North of the state in the Eighth Circuit Court of Appeals, a three-judge panel agreed in an Arkansas case that only the federal government can file judicial action against maps under Section 2 of the Voting Rights Act. The Louisiana case, which seeks to invalidate the state’s current map with one out of six majority-minority districts in a state where residents claiming some black ancestry make up almost a third of the population, was filed by a private group, not the federal government.
That case, which has ping-ponged between the state’s Middle District and the Fifth Circuit, as part of its deliberation by a separate three-judge panel briefly addressed this issue, known as a private right of action. It conceded that as other jurisdictions had acknowledged the right exists that it would assume the same in this instance.
But that’s no longer the case with the Eighth Circuit panel ruling, and with that divergence now begs U.S. Supreme Court intervention, pending what the entire circuit will do assuming the plaintiffs appeal that way. The Court almost certainly would intervene if a party with an active case, after two circuits with open cases have ruled differently on the issue, asks for that.
However, before that step, Republican Atty. Gen. Jeff Landry, now citing the Arkansas case, has added this to a request for the entire Fifth Circuit to hear the case that, at its last stop, went back to district court to administer a deadline set by the panel of Jan. 15 for the state to redraw the current map. Subsequently, the district court extended the deadline for the state to act to Jan. 30.

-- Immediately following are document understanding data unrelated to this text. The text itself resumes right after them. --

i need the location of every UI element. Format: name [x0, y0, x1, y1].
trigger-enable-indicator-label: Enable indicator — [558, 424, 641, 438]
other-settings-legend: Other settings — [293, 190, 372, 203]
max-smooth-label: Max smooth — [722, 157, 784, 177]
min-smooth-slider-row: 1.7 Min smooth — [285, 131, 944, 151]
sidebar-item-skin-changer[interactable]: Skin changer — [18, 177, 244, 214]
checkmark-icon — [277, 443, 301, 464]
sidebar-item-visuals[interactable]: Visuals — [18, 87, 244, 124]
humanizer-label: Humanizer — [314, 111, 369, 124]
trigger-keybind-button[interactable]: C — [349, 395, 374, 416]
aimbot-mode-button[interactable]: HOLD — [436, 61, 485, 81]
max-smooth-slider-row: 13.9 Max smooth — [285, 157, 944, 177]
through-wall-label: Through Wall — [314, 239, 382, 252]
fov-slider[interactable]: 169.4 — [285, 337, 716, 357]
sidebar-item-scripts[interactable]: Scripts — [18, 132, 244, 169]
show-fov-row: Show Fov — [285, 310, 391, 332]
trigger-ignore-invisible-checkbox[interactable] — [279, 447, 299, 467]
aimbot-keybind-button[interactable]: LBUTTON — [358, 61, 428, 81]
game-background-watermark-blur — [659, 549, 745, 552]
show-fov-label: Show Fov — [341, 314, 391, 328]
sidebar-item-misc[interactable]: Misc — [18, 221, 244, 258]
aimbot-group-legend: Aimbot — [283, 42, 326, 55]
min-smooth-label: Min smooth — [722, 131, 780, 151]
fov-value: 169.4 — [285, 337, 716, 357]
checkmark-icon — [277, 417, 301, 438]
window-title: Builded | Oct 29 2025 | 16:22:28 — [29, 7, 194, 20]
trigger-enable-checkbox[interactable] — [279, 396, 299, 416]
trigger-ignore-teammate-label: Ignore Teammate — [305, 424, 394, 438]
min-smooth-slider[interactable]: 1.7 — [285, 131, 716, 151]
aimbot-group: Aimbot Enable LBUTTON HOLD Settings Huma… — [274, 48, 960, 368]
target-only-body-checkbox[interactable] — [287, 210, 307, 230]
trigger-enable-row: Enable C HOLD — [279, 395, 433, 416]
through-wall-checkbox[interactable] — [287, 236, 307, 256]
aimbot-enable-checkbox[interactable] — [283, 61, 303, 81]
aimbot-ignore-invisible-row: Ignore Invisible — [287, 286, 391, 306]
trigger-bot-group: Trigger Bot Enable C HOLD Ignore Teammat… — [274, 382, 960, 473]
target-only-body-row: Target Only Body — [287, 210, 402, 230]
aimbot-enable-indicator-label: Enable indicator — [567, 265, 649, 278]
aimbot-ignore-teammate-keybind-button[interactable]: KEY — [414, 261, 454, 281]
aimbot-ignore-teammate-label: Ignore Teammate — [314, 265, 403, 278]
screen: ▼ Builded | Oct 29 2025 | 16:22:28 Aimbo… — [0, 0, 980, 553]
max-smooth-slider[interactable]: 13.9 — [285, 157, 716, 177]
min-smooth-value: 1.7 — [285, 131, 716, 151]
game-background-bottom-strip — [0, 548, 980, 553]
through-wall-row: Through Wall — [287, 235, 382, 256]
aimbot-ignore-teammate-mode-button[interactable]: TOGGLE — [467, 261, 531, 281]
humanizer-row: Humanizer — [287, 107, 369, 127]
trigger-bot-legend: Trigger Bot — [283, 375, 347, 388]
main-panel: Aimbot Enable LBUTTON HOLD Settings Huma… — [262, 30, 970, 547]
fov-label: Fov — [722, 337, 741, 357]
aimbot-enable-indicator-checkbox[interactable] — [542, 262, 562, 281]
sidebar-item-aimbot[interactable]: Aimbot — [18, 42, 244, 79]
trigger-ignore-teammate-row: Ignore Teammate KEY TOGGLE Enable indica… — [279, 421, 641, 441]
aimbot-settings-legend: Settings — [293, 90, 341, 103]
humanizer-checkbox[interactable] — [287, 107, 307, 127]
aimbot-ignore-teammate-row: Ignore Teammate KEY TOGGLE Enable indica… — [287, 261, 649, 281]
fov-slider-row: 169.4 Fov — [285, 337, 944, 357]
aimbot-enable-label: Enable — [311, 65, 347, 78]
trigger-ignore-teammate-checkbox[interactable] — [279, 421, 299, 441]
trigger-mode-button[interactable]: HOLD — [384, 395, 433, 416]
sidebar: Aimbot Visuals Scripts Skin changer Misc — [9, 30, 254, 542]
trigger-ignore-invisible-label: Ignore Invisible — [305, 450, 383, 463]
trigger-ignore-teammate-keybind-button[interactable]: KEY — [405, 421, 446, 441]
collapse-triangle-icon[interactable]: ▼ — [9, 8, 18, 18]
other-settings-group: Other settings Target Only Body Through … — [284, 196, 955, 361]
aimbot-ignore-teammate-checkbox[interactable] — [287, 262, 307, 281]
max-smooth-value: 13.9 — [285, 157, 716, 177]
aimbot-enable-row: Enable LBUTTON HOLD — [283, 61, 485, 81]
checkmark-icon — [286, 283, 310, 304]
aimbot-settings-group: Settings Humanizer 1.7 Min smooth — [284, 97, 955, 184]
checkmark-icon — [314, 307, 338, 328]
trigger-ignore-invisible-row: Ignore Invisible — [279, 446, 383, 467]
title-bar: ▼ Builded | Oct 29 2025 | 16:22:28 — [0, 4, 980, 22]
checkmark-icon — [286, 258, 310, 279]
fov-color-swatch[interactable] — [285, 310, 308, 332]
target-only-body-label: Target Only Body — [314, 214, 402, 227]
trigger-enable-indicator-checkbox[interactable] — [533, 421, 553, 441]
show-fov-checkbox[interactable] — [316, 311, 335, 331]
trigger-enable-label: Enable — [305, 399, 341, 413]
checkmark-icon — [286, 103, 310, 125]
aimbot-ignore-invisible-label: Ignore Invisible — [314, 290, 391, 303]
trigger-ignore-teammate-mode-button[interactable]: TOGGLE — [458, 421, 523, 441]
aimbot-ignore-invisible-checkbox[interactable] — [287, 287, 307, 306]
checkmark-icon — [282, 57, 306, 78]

Yet even if the entire circuit refuses to hear the case, leaving the private right of action in force, then Landry could appeal to the U.S. Supreme Court and freeze the case. Presumably, the Fifth Circuit would act on the request no later than the first of the year, just prior to the change of administrations to Landry and seating of a new Legislature, which then Landry if turned down then could launch an emergency appeal to the Court, and because of the inconvenience involved to the state almost certainly would act quickly to freeze the case and then potentially decide to hear it over the issue of private right to action.
Or, the Fifth Circuit could hear the case, which in its present form is about how much opportunity and time the state would have to draw a new map, pushing back any resolution. Or, a party to another active case outside the Eight Circuit could ask for that Court to deal with the private right to action issue, which would freeze the Louisiana case.

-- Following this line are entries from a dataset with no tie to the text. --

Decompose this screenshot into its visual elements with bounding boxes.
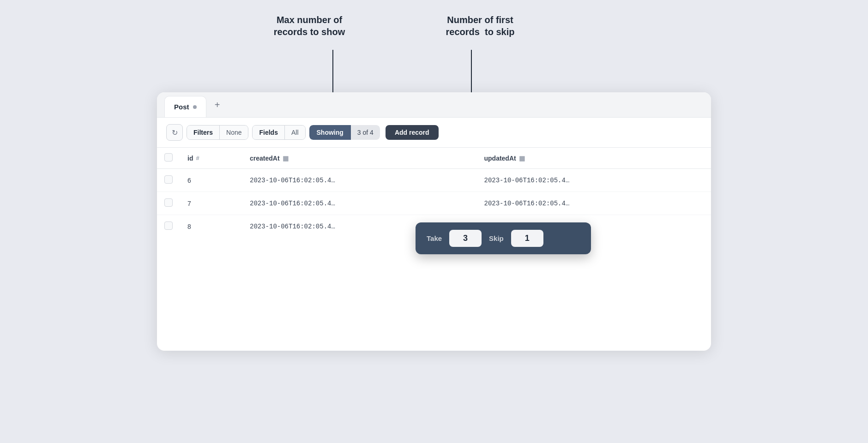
tab-bar: Post + xyxy=(157,92,711,118)
filters-group[interactable]: Filters None xyxy=(187,125,248,140)
row-checkbox-cell xyxy=(157,215,180,238)
row-updatedAt: 2023-10-06T16:02:05.4… xyxy=(476,192,711,215)
annotation-skip-records: Number of firstrecords to skip xyxy=(425,14,536,38)
col-header-createdAt: createdAt ▦ xyxy=(242,148,476,169)
table-row: 6 2023-10-06T16:02:05.4… 2023-10-06T16:0… xyxy=(157,169,711,192)
row-createdAt: 2023-10-06T16:02:05.4… xyxy=(242,169,476,192)
hash-icon: # xyxy=(196,155,199,162)
take-label: Take xyxy=(427,234,442,242)
add-tab-button[interactable]: + xyxy=(210,97,225,112)
row-id: 6 xyxy=(180,169,242,192)
calendar-icon-updated: ▦ xyxy=(519,155,525,162)
refresh-button[interactable]: ↻ xyxy=(166,124,183,141)
fields-label[interactable]: Fields xyxy=(253,126,284,139)
showing-label[interactable]: Showing xyxy=(309,125,351,140)
filters-value: None xyxy=(220,126,248,139)
calendar-icon-created: ▦ xyxy=(283,155,289,162)
row-checkbox-cell xyxy=(157,192,180,215)
row-checkbox[interactable] xyxy=(164,175,173,184)
col-createdAt-label: createdAt xyxy=(250,155,280,162)
fields-group[interactable]: Fields All xyxy=(252,125,305,140)
col-updatedAt-label: updatedAt xyxy=(484,155,516,162)
skip-input[interactable] xyxy=(511,230,543,247)
row-updatedAt: 2023-10-06T16:02:05.4… xyxy=(476,169,711,192)
toolbar: ↻ Filters None Fields All Showing 3 of 4… xyxy=(157,118,711,148)
fields-value: All xyxy=(285,126,305,139)
annotation-max-records: Max number ofrecords to show xyxy=(254,14,365,38)
add-record-button[interactable]: Add record xyxy=(386,125,439,140)
row-checkbox-cell xyxy=(157,169,180,192)
filters-label[interactable]: Filters xyxy=(187,126,220,139)
table-header-row: id # createdAt ▦ updatedAt ▦ xyxy=(157,148,711,169)
skip-label: Skip xyxy=(489,234,504,242)
col-header-id: id # xyxy=(180,148,242,169)
col-header-checkbox xyxy=(157,148,180,169)
row-id: 7 xyxy=(180,192,242,215)
showing-value: 3 of 4 xyxy=(351,125,380,140)
tab-post-label: Post xyxy=(174,103,189,111)
refresh-icon: ↻ xyxy=(172,128,178,137)
row-checkbox[interactable] xyxy=(164,222,173,230)
showing-popover: Take Skip xyxy=(416,222,591,254)
table-row: 7 2023-10-06T16:02:05.4… 2023-10-06T16:0… xyxy=(157,192,711,215)
header-checkbox[interactable] xyxy=(164,153,173,162)
col-header-updatedAt: updatedAt ▦ xyxy=(476,148,711,169)
main-card: Post + ↻ Filters None Fields All Showing… xyxy=(157,92,711,351)
tab-dot xyxy=(193,105,197,109)
showing-button[interactable]: Showing 3 of 4 xyxy=(309,125,380,140)
row-id: 8 xyxy=(180,215,242,238)
col-id-label: id xyxy=(187,155,193,162)
row-createdAt: 2023-10-06T16:02:05.4… xyxy=(242,192,476,215)
take-input[interactable] xyxy=(449,230,482,247)
tab-post[interactable]: Post xyxy=(164,96,206,117)
row-checkbox[interactable] xyxy=(164,198,173,207)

You get the picture. Given that, practically speaking, a map must be in place no later than the end of the regular legislative session in early June for a fall election without harmful confusion to occur, adding this issue to existing ambiguities in that no existing law or judicial decision as of yet requires Louisiana to draw more than one M/M district which is what the plaintiffs want as a solution and that the decision in the Court case earlier this year that opened the door to giving race preferential treatment in reapportionment also contains the seeds of a constitutional challenge to that means lengthy legal byplay making meeting that deadline virtually impossible.
This tussle is like an overtime professional football game where a team (the defendants, the state) were driving to the winning score but were thwarted on the goal line by the opposition (the plaintiffs, the special interests, when the Court ruled in their favor). But, instead of driving the length of the field to secure the win against a stout defense, the other team wants the officials immediately to award them the win (the two M/M districts) as soon as possible without further hiking of the ball.
With now two serious constitutional questions in play as well as uncertainty over just how preferential a role race can play if that interpretation withstands the questions, you can’t rush matters, which the plaintiffs want so they can impose for them a politically-desirable solution without proper scrutiny. Hopefully, the judiciary will allow for hashing out these questions, which almost certainly would leave present district lines in place for another election cycle.